A particle take the following the following successive displacement . 10km south west, 50km 60° north of East . Find the magnitude and the direction of resistant.
To find the magnitude and direction of the resultant displacement, we can add the given displacements using vector addition.

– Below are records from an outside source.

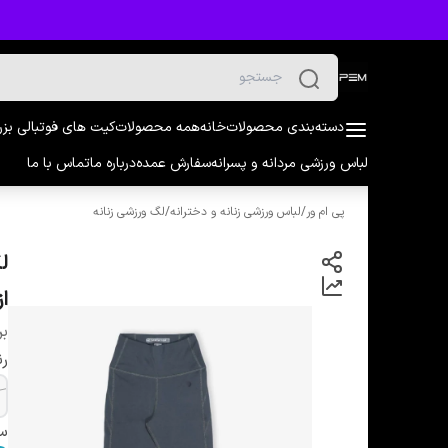
دسته‌بندی محصولات
خانه
همه محصولات
کیت های فوتبالی بز
لباس ورزشی مردانه و پسرانه
سفارش عمده
درباره ما
تماس با ما
پی ام ور
/
لباس ورزشی زنانه و دخترانه
/
لگ ورزشی زنانه
از
بر
ر
سا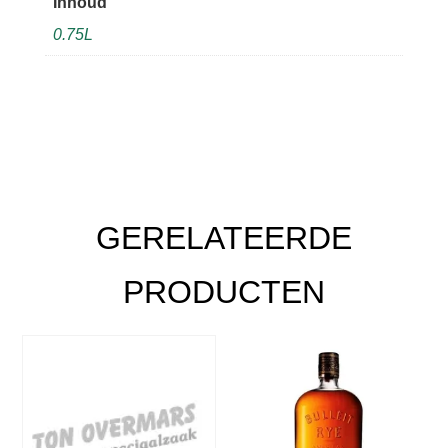
Inhoud
0.75L
GERELATEERDE
PRODUCTEN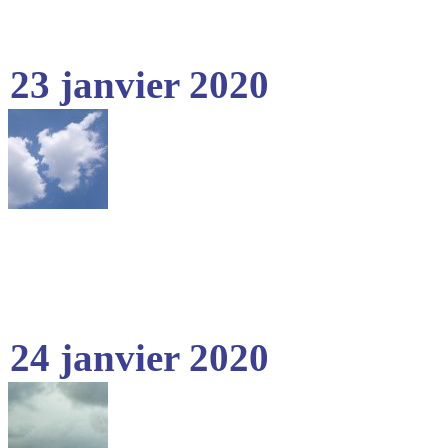
23 janvier 2020
24 janvier 2020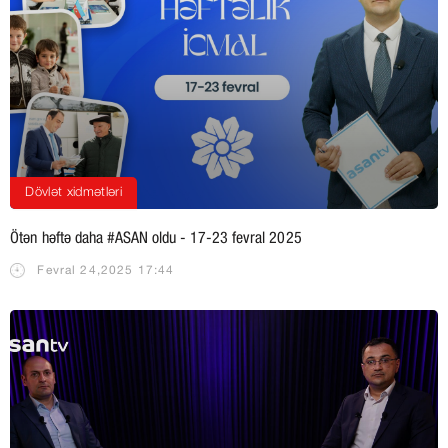
Dövlət xidmətləri
Ötən həftə daha #ASAN oldu - 17-23 fevral 2025
Fevral 24,2025 17:44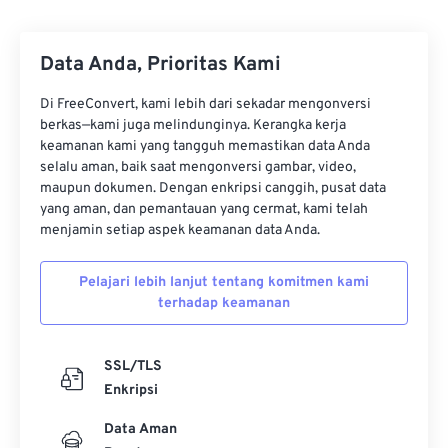
29
29
29
29
29
29
30
30
30
30
30
30
Data Anda, Prioritas Kami
31
31
31
31
31
31
Di FreeConvert, kami lebih dari sekadar mengonversi
32
32
32
32
32
32
berkas—kami juga melindunginya. Kerangka kerja
keamanan kami yang tangguh memastikan data Anda
33
33
33
33
33
33
selalu aman, baik saat mengonversi gambar, video,
maupun dokumen. Dengan enkripsi canggih, pusat data
34
34
34
34
34
34
yang aman, dan pemantauan yang cermat, kami telah
35
35
35
35
35
35
menjamin setiap aspek keamanan data Anda.
36
36
36
36
36
36
Pelajari lebih lanjut tentang komitmen kami
37
37
37
37
37
37
terhadap keamanan
38
38
38
38
38
38
39
39
39
39
39
39
SSL/TLS
Enkripsi
40
40
40
40
40
40
41
41
41
41
41
41
Data Aman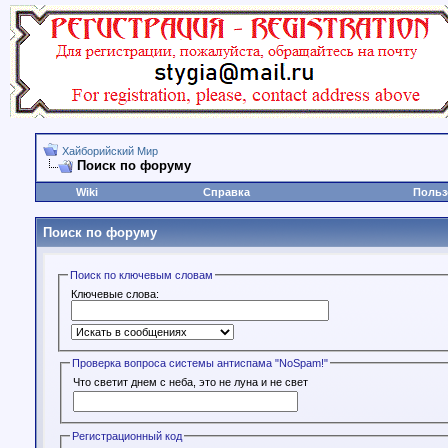
Хайборийский Мир
Поиск по форуму
Wiki
Справка
Польз
Поиск по форуму
Поиск по ключевым словам
Ключевые слова:
Проверка вопроса системы антиспама "NoSpam!"
Что светит днем с неба, это не луна и не свет
Регистрационный код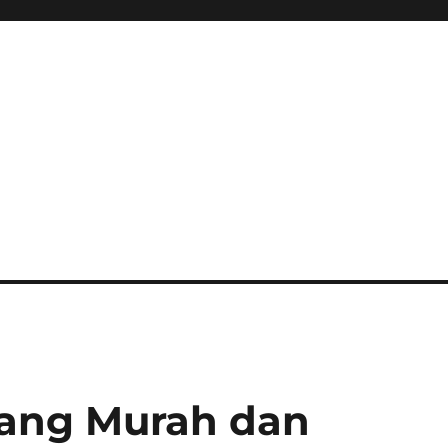
ang Murah dan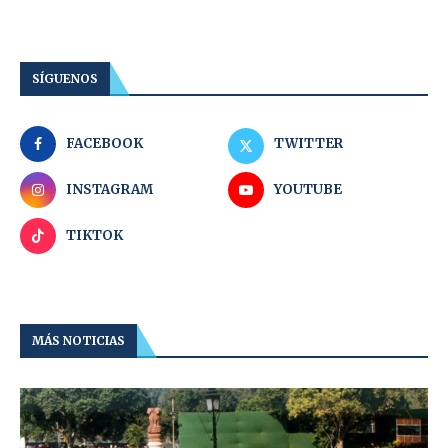
SÍGUENOS
FACEBOOK
TWITTER
INSTAGRAM
YOUTUBE
TIKTOK
MÁS NOTICIAS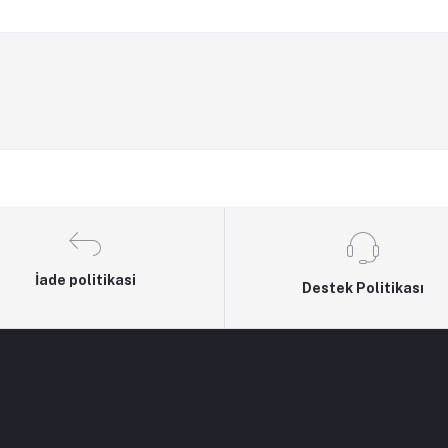
İade politikasi
Destek Politikası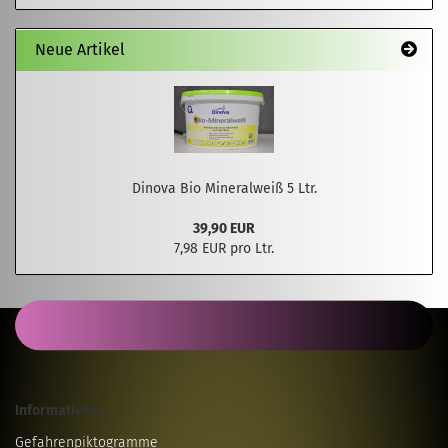
Neue Artikel
Dinova Bio Mineralweiß 5 Ltr.
39,90 EUR
7,98 EUR pro Ltr.
Informatives...
Gefahrenpiktogramme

First, let's convert the second displacement from polar to cartesian coordinates:
Magnitude = 50 km
Direction = 60° north of East
To convert the direction to Cartesian coordinates, we need to split it into its north and east components.
North component = Magnitude * sin(direction) = 50 km * sin(60°)
East component = Magnitude * cos(direction) = 50 km * cos(60°)
North component = 50 km * sqrt(3)/2 = 25√3 km
East component = 50 km * 1/2 = 25 km
Now, we can add the displacements together:
Total north component = -10 km + 25√3 km
Total east component = 25 km
Total north component = 25√3 km - 10 km ≈ 43.3 km
Total east component = 25 km
To find the magnitude of the resultant displacement, we use the Pythagorean theorem:
Magnitude = sqrt((Total north component)^2 + (Total east component)^2)
Magnitude = sqrt((43.3 km)^2 + (25 km)^2)
Magnitude ≈ sqrt(1878.49 km^2 + 625 km^2)
Magnitude ≈ sqrt(2503.49 km^2)
Magnitude ≈ 50.03 km
To find the direction of the resultant displacement, we use the inverse tangent function:
Direction = atan(Total north component / Total east component)
Direction = atan(43.3 km / 25 km)
Direction ≈ 59.69°
Therefore, the magnitude of the resultant displacement is approximately 50.03 km and the direction is approximately 59.69°.
To find the magnitude and direction of the resultant displacement, we can apply vector addition.
First, let's break down the given displacements into their respective x and y components.
1. 10km south-west:
This displacement can be split into two components: 10km south and 10km west.
The south component has a magnitude of 10km and a direction of 180° (in the negative y-axis direction).
The west component has a magnitude of 10km and a direction of 270° (in the positive x-axis direction).
2. 50km 60° north of East:
To find the x and y components, we need to convert the given angle to a standard reference angle.
The reference angle is 180° - 60° = 120°.
The x component has a magnitude of 50km * cos(120°) and a direction of 0° (in the positive x-axis direction).
The y component has a magnitude of 50km * sin(120°) and a direction of 90° (in the positive y-axis direction).
Now, let's add up the x and y components separately:
X-component:
10km (west) + 50km * cos(120°) = 10km + (-25km) = -15km
Y-component:
10km (south) + 50km * sin(120°) = 10km + 43.30km = 53.30km
The resultant displacement can be found by combining these x and y components using the Pythagorean theorem:
Resultant magnitude (R) = √((-15km)^2 + (53.30km)^2) ≈ 55.51km
To find the direction of the resultant displacement, we use the inverse tangent function (tan^(-1)):
Resultant direction (θ) = tan^(-1)((y-component)/(x-component))
= tan^(-1)(53.30km/(-15km))
≈ tan^(-1)(-3.55)
≈ -74.68°
Since the resultant displacement is in the negative x-axis direction, we need to add 180° to get the direction with respect to the positive x-axis:
Resultant direction (θ) ≈ -74.68° + 180° ≈ 105.32°
Therefore, the magnitude of the resultant displacement is approximately 55.51km, and the direction is approximately 105.32° north of the east.